- How to complete this task
Set down the final part of the listing, which starts at the line containing "标，让消费者在匆匆步履中能快速识别目" and runs to the last line, exactly and completely.

☆ ☆ ☆ ☆ ☆

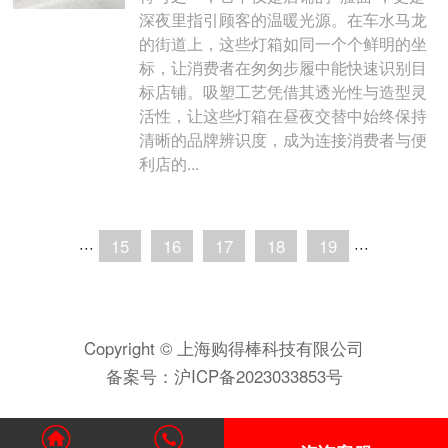
深夜里指引顾客的温暖光源。在车水马龙
的街道上，这些灯箱如同一个个鲜明的坐
标，让消费者在匆匆步履中能快速识别目
标店铺。吸塑工艺凭借其透光性与造型灵
活性，让这些灯箱在昼夜交替中始终保持
清晰的品牌辨识度，成为连接消费者与便
利店的...
···
15
16
17
18
19
···
Copyright © 上海购得棒科技有限公司
备案号：
沪ICP备2023033853号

☆ ☆ ☆ ☆ ☆

- Exercise result
标，让消费者在匆匆步履中能快速识别目
标店铺。吸塑工艺凭借其透光性与造型灵
活性，让这些灯箱在昼夜交替中始终保持
清晰的品牌辨识度，成为连接消费者与便
利店的...
···
15
16
17
18
19
···
Copyright © 上海购得棒科技有限公司
备案号：
沪ICP备2023033853号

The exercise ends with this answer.